- Records provided
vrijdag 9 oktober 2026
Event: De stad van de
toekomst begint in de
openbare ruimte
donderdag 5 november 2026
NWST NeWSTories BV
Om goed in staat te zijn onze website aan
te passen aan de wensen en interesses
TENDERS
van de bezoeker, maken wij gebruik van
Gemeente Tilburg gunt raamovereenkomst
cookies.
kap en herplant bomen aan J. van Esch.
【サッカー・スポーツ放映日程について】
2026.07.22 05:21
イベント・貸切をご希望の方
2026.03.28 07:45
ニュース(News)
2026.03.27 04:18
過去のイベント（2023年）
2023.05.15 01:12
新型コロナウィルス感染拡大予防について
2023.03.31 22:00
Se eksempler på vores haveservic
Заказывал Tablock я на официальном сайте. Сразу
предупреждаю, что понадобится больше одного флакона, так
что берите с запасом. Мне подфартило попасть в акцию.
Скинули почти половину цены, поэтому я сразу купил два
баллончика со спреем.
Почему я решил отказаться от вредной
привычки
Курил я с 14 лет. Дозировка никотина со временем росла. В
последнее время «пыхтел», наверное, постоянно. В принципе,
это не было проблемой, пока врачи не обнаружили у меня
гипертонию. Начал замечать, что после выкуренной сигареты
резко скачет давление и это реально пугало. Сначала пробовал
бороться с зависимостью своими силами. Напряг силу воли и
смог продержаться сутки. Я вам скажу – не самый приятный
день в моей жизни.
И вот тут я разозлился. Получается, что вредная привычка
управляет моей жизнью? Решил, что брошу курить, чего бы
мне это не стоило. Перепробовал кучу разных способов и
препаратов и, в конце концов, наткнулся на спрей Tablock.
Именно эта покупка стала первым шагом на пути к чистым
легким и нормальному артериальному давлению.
...
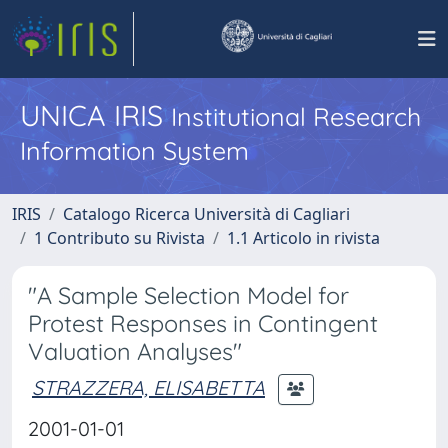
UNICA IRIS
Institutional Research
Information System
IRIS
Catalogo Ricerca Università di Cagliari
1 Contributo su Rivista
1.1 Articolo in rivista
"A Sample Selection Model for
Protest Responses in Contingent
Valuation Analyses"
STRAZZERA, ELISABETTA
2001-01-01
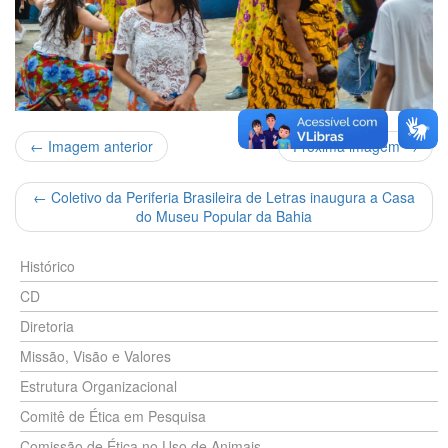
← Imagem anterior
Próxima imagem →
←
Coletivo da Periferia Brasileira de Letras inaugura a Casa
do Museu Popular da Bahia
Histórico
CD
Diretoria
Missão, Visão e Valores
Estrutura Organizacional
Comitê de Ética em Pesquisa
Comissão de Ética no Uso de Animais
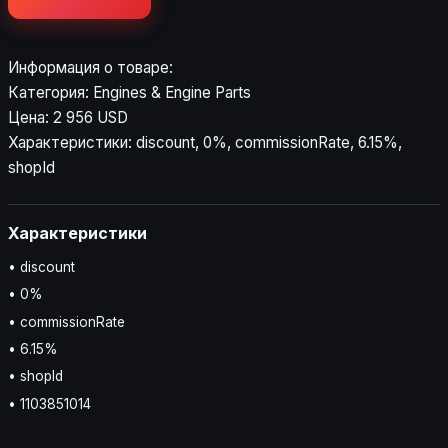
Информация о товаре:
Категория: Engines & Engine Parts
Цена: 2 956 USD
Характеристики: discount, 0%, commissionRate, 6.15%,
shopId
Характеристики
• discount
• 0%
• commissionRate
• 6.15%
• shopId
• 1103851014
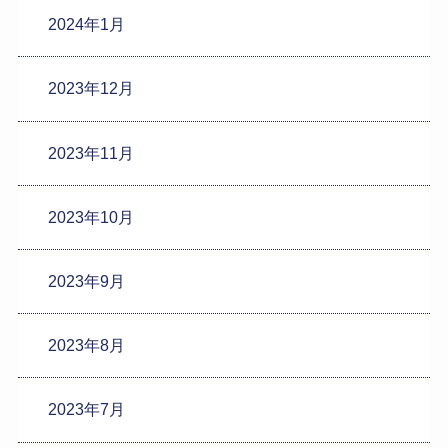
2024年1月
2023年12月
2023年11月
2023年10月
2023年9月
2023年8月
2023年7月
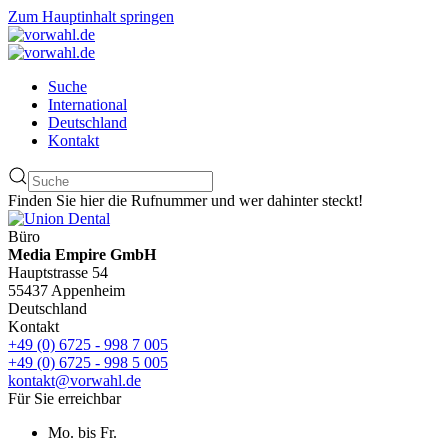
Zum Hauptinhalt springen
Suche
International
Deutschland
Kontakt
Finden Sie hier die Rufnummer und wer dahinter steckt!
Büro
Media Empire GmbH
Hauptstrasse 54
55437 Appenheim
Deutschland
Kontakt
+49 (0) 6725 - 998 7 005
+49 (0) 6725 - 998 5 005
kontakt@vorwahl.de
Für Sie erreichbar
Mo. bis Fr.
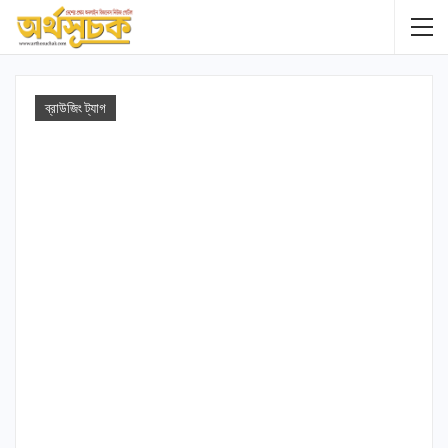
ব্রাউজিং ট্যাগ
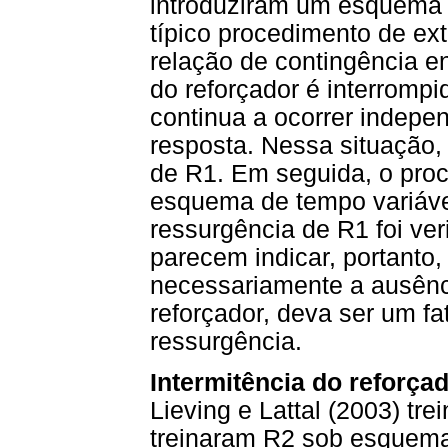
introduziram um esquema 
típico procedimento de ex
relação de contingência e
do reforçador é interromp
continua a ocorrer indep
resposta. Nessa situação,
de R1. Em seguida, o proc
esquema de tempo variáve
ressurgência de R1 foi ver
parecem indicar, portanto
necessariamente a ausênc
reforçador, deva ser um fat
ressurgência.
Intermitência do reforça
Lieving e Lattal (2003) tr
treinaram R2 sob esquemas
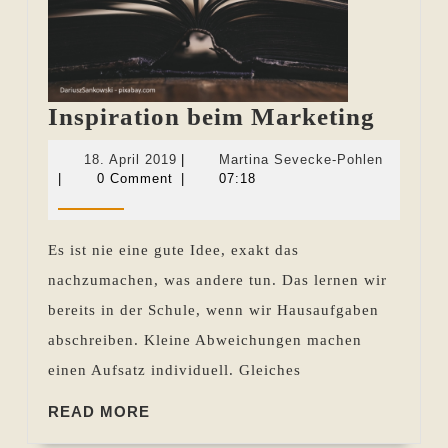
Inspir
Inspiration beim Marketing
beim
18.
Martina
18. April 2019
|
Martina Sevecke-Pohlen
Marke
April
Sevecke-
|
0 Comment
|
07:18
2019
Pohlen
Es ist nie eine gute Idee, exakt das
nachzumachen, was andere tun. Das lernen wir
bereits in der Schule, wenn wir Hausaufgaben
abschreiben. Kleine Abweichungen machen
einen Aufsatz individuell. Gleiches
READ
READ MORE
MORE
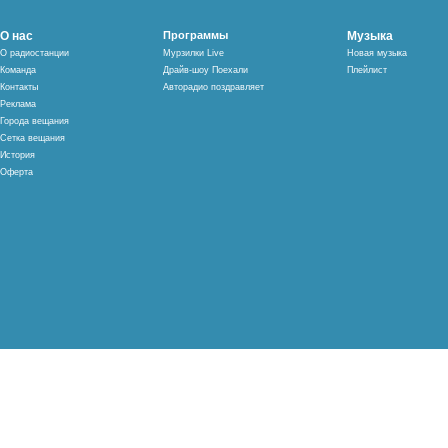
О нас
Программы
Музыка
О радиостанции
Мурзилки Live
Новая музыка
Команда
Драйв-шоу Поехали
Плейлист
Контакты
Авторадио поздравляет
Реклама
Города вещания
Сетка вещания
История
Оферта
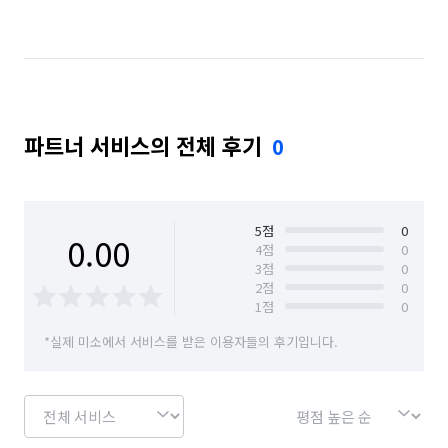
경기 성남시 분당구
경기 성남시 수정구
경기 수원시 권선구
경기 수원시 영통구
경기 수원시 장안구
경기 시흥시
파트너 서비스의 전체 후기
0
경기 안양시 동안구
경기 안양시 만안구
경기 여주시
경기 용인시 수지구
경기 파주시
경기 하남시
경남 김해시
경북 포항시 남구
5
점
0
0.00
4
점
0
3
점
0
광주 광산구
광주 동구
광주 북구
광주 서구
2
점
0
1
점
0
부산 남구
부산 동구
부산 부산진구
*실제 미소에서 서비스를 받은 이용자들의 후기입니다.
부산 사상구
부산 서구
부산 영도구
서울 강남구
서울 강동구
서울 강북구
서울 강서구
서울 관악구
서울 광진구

- How to complete this task
Given the records above, reproduce precisely and only the lines between the line holding "vrijdag 9 oktober 2026" and the line holding "Gemeente Tilburg gunt raamovereenkomst", inclusive.

- Solution for this task
vrijdag 9 oktober 2026
Event: De stad van de
toekomst begint in de
openbare ruimte
donderdag 5 november 2026
NWST NeWSTories BV
Om goed in staat te zijn onze website aan
te passen aan de wensen en interesses
TENDERS
van de bezoeker, maken wij gebruik van
Gemeente Tilburg gunt raamovereenkomst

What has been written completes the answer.